Department of Internal Medicine, University of Michigan, 1415 Washington Heights, Room 3627, SPH I, Ann Arbor, MI, 48109-2029, USA,
J Gen Intern Med. 2013 Nov;28(11):1440-6. doi: 10.1007/s11606-013-2477-2. Epub 2013 May 14.
Practice guidelines recommend bone mineral density (BMD) monitoring for men on androgen deprivation therapy (ADT) for prostate cancer, but single center studies suggest this is underutilized.
We examined determinants of BMD testing in men receiving ADT in a large population-based cohort of men with prostate cancer.
Retrospective cohort study.
We used the Surveillance, Epidemiology and End-Results (SEER)-Medicare database to identify 84,036 men with prostate cancer initiating ADT from 1996 through 2008.

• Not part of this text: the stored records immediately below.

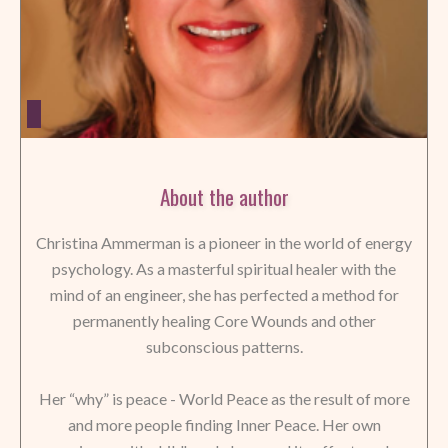
About the author
Christina Ammerman is a pioneer in the world of energy
psychology. As a masterful spiritual healer with the
mind of an engineer, she has perfected a method for
permanently healing Core Wounds and other
subconscious patterns.
Her “why” is peace - World Peace as the result of more
and more people finding Inner Peace. Her own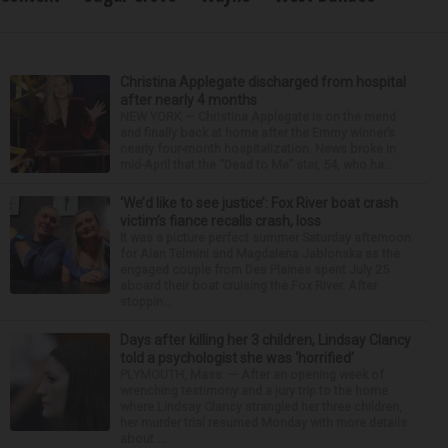
Christina Applegate discharged from hospital
after nearly 4 months
NEW YORK — Christina Applegate is on the mend
and finally back at home after the Emmy winner’s
nearly four-month hospitalization. News broke in
mid-April that the “Dead to Me” star, 54, who ha...
‘We’d like to see justice’: Fox River boat crash
victim’s fiance recalls crash, loss
It was a picture perfect summer Saturday afternoon
for Alan Telmini and Magdalena Jablonska as the
engaged couple from Des Plaines spent July 25
aboard their boat cruising the Fox River. After
stoppin...
Days after killing her 3 children, Lindsay Clancy
told a psychologist she was ‘horrified’
PLYMOUTH, Mass. — After an opening week of
wrenching testimony and a jury trip to the home
where Lindsay Clancy strangled her three children,
her murder trial resumed Monday with more details
about ...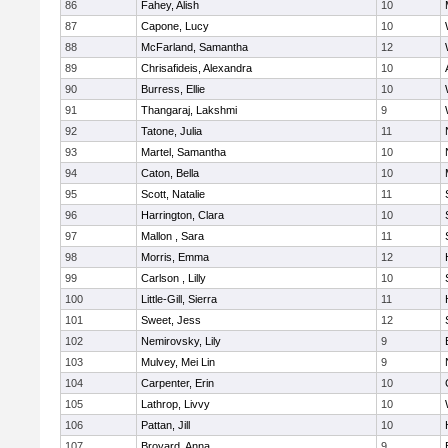
86
Fahey, Alish
10
87
Capone, Lucy
10
88
McFarland, Samantha
12
89
Chrisafideis, Alexandra
10
90
Burress, Ellie
10
91
Thangaraj, Lakshmi
9
92
Tatone, Julia
11
93
Martel, Samantha
10
94
Caton, Bella
10
95
Scott, Natalie
11
96
Harrington, Clara
10
97
Mallon , Sara
11
98
Morris, Emma
12
99
Carlson , Lilly
10
100
Little-Gill, Sierra
11
101
Sweet, Jess
12
102
Nemirovsky, Lily
9
103
Mulvey, Mei Lin
9
104
Carpenter, Erin
10
105
Lathrop, Livvy
10
106
Pattan, Jill
10
107
Broyard, Anna
9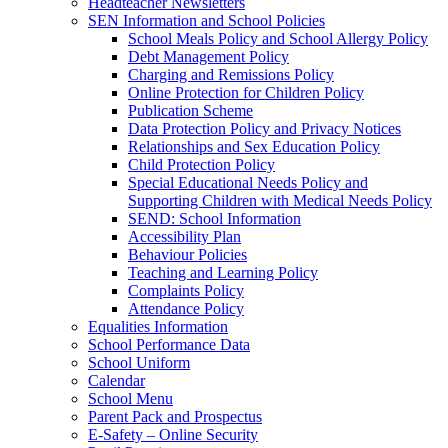
Headteacher Newsletters
SEN Information and School Policies
School Meals Policy and School Allergy Policy
Debt Management Policy
Charging and Remissions Policy
Online Protection for Children Policy
Publication Scheme
Data Protection Policy and Privacy Notices
Relationships and Sex Education Policy
Child Protection Policy
Special Educational Needs Policy and
Supporting Children with Medical Needs Policy
SEND: School Information
Accessibility Plan
Behaviour Policies
Teaching and Learning Policy
Complaints Policy
Attendance Policy
Equalities Information
School Performance Data
School Uniform
Calendar
School Menu
Parent Pack and Prospectus
E-Safety – Online Security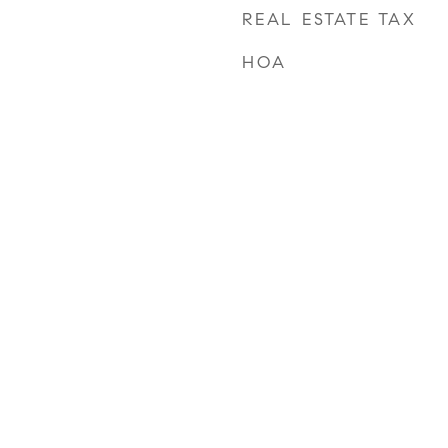
REAL ESTATE TAX
HOA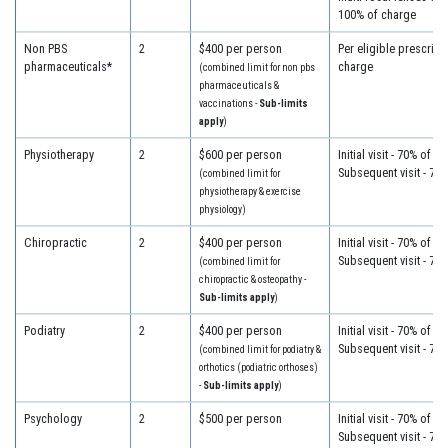
100% of charge
Non PBS
2
$400 per person
Per eligible prescript
pharmaceuticals*
charge
(combined limit for non pbs
pharmaceuticals &
vaccinations -
Sub-limits
apply
)
Physiotherapy
2
$600 per person
Initial visit - 70% of c
Subsequent visit - 70
(combined limit for
physiotherapy & exercise
physiology)
Chiropractic
2
$400 per person
Initial visit - 70% of c
Subsequent visit - 70
(combined limit for
chiropractic & osteopathy -
Sub-limits apply
)
Podiatry
2
$400 per person
Initial visit - 70% of c
Subsequent visit - 70
(combined limit for podiatry &
orthotics (podiatric orthoses)
-
Sub-limits apply
)
Psychology
2
$500 per person
Initial visit - 70% of c
Subsequent visit - 70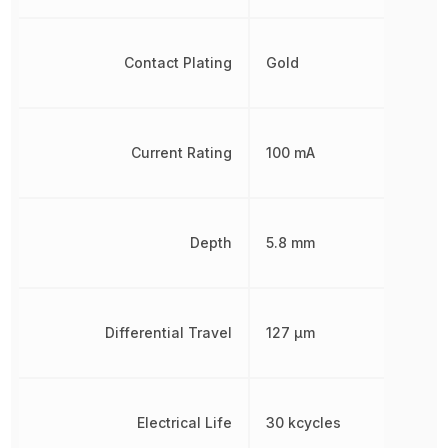
Contact Plating
Gold
Current Rating
100 mA
Depth
5.8 mm
Differential Travel
127 µm
Electrical Life
30 kcycles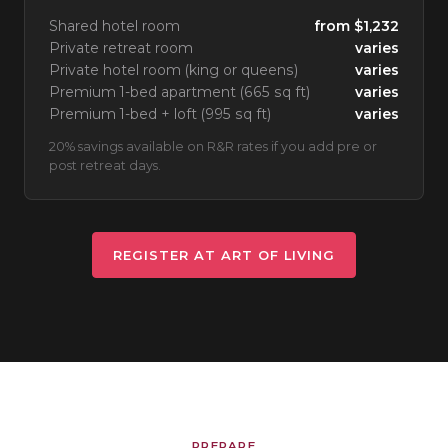
Shared hotel room
from $1,232
Private retreat room
varies
Private hotel room (king or queens)
varies
Premium 1-bed apartment (665 sq ft)
varies
Premium 1-bed + loft (995 sq ft)
varies
20% savings available on R&R rates if you add pre or
post retreat days.
REGISTER AT ART OF LIVING
PREPARE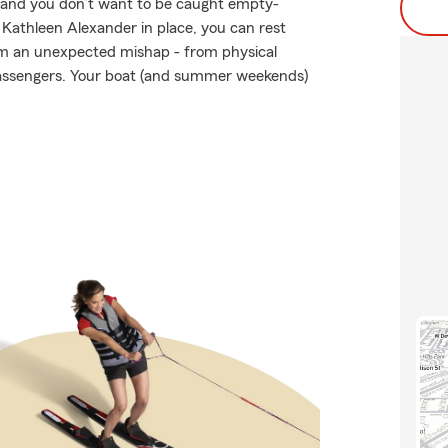
en and you don’t want to be caught empty-
Kathleen Alexander in place, you can rest
om an unexpected mishap - from physical
 passengers. Your boat (and summer weekends)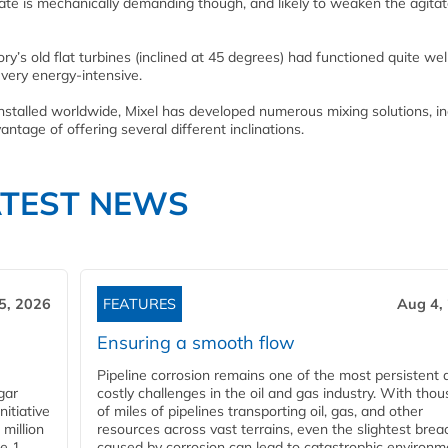
e is mechanically demanding though, and likely to weaken the agitator 
y’s old flat turbines (inclined at 45 degrees) had functioned quite well
 very energy-intensive.
installed worldwide, Mixel has developed numerous mixing solutions, in
antage of offering several different inclinations.
ATEST NEWS
5, 2026
FEATURES
Aug 4,
Ensuring a smooth flow
Pipeline corrosion remains one of the most persistent 
gar
costly challenges in the oil and gas industry. With tho
nitiative
of miles of pipelines transporting oil, gas, and other
million
resources across vast terrains, even the slightest brea
pe 1
caused by corrosion can lead to catastrophic environm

Rates of BMD testing within the period 12 months prior to 3 months after initiation of ADT were assessed and compared to matched controls without cancer and to men with prostate cancer not receiving ADT. A logistic regression model was performed predicting use of BMD testing, adjusted for patient demographics, indications for ADT use, year of diagnosis and specialty of the physician involved in the care of the patient.
Rates of BMD testing increased steadily over time in men receiving ADT, diverging from the control groups such that by 2008, 11.5 % of men were receiving BMD testing versus 4.4 % in men with prostate cancer not on ADT and 3.8 % in the non-cancer controls. In the logistic regression model, year of diagnosis, race/ethnicity, indications for ADT use and geographic region were significant predictors of BMD testing. Patients with only a urologist involved in their care were significantly less likely to receive BMD testing as compared to those with both a urologist and a primary care physician (PCP) (odds ratio 0.71, 95 % confidence interval 0.64-0.80).
There has been a sharp increase in rates of BMD testing among men receiving ADT for prostate cancer over time, beyond rates noted in contemporaneous controls. Absolute rates of BMD testing remain low, however, but are higher in men who have a PCP involved in their care.
实践指南建议对接受雄激素剥夺治疗(ADT)的前列腺癌男性进行骨密度(BMD)监测,但单中心研究表明这一建议并未得到充分利用。
我们在一个大型基于人群的前列腺癌男性队列中研究了接受 ADT 的男性进行 BMD 检测的决定因素。
回顾性队列研究。
我们使用监测、流行病学和最终结果(SEER)-医疗保险数据库,从 1996 年至 2008 年期间,确定了 84036 名开始接受 ADT 的前列腺癌男性。
在开始 ADT 前 12 个月至 3 个月期间进行 BMD 检测的比例,并与无癌症的匹配对照组和未接受 ADT 的前列腺癌男性进行比较。使用逻辑回归模型预测 BMD 检测的使用情况,调整了患者人口统计学特征、ADT 使用指征、诊断年份和参与患者治疗的医生专业。
接受 ADT 的男性进行 BMD 检测的比例随着时间的推移稳步增加,与对照组的差异越来越大,以至于到 2008 年,11.5%的男性接受了 BMD 检测,而未接受 ADT 的前列腺癌男性为 4.4%,无癌症对照组为 3.8%。在逻辑回归模型中,诊断年份、种族/族裔、ADT 使用指征和地理区域是 BMD 检测的显著预测因素。仅接受泌尿科医生治疗的患者接受 BMD 检测的可能性明显低于同时接受泌尿科医生和初级保健医生(PCP)治疗的患者(比值比 0.71,95%置信区间 0.64-0.80)。
随着时间的推移,接受 ADT 治疗前列腺癌的男性进行 BMD 检测的比例大幅增加,超过了同期对照组的比例。然而,BMD 检测的绝对比例仍然较低,但在接受 PCP 治疗的男性中较高。